Before I can forgive, I must heal from whatever the trauma is.  Much of what happens to us is minor, like the favorite shoe chewed or the broken vase, and I would hope the process is short and complete. But when the trauma suffered is so prolonged or deep seated, well…. 

It takes time and one may never reach the point where one can forgive.  Don’t listen when someone says forgive and forget.  Those are not Jesus’ words. 

What about the forgiveness that exists between God and us?  Do you believe there are limits to what God will forgive?  Think about the western Christian church in the Middle Ages.  Forgiveness was a commodity to be bought and sold, literally, and there were limits.  If you believe that, you understand what hell is for; you have used up all the get out of jail free cards.

Once again, Jesus teaching to Peter and the disciples, men and women followers, points to no limits on forgiveness.   Anything with the number 7 means complete, full, total.  490 times to forgive one person is a lot!  It is a lot of times for God to forgive us; in fact, it is infinite.
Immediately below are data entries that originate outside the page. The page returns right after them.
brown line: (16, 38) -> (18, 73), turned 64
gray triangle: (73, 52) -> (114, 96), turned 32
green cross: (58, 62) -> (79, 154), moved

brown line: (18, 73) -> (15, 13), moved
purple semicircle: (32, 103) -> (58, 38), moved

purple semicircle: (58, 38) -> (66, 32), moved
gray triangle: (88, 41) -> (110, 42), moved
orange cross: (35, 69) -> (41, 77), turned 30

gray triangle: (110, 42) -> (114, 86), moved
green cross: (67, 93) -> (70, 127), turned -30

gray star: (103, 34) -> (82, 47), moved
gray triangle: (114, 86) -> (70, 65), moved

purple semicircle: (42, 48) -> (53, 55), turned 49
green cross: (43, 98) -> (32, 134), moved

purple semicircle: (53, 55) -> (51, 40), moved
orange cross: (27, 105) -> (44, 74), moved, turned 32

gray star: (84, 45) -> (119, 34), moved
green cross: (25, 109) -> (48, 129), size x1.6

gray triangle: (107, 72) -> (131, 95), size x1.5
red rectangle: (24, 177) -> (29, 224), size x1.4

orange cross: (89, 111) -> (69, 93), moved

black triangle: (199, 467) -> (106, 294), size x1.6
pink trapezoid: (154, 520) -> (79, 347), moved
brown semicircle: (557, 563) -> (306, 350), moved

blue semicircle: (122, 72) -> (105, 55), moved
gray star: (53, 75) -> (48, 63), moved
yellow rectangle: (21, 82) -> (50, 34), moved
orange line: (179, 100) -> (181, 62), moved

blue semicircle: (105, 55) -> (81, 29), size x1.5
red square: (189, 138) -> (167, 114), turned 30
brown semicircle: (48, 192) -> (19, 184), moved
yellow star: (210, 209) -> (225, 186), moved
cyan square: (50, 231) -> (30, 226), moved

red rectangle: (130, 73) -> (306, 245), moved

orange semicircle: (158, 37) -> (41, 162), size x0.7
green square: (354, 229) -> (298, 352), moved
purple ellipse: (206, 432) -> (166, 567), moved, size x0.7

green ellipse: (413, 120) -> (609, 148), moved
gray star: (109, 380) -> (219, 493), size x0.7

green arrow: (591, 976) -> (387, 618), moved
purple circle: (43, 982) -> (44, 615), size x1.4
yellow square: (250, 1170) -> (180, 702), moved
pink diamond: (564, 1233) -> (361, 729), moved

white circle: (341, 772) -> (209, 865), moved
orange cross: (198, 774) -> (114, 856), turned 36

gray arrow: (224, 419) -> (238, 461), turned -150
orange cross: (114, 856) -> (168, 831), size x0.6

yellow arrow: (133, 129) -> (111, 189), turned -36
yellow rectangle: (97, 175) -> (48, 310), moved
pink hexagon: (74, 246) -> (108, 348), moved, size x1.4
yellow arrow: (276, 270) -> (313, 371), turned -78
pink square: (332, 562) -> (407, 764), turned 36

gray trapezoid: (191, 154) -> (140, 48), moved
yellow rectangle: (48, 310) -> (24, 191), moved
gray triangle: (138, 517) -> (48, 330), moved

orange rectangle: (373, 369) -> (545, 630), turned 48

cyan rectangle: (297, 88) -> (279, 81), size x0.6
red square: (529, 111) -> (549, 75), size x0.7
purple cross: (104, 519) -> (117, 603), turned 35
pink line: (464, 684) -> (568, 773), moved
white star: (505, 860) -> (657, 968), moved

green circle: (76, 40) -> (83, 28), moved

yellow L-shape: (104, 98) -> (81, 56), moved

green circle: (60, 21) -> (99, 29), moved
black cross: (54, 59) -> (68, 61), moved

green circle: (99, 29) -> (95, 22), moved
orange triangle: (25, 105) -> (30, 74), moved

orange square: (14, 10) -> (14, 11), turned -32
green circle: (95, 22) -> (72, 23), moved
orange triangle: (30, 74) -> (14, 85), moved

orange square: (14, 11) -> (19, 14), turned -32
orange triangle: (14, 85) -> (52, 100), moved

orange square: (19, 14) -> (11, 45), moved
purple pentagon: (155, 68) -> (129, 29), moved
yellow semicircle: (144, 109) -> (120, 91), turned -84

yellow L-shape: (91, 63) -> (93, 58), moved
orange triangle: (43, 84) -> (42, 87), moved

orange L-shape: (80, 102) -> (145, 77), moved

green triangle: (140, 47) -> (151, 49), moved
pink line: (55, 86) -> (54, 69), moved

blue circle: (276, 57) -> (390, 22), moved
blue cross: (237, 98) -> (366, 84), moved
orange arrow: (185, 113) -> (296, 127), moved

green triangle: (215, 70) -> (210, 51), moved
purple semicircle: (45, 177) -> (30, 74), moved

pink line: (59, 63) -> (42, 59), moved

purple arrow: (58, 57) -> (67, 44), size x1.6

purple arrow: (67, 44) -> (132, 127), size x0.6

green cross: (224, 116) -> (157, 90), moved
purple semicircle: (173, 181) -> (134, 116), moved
I think Jesus is pointing out all the nuances of forgiveness: it is not always easy; it may need to be done repeatedly; it is both about forgiving and being forgiven and how complicated it is.  There are evil people who will never change.  How does forgiveness look like when we deal with people like that? Not as easy as when the person is truly sorry.

In the end it is also about God’s relationship with us and God’s infinite desire to forgive us. Through Jesus, God was pointing, and is still pointing, to a full and robust Way of living here on earth.  It is all about the Beloved Community, where everyone thrives and has abundant life.

Teach me some melodious sonnet sung by tongues of flame above, the sonnet of forgiveness.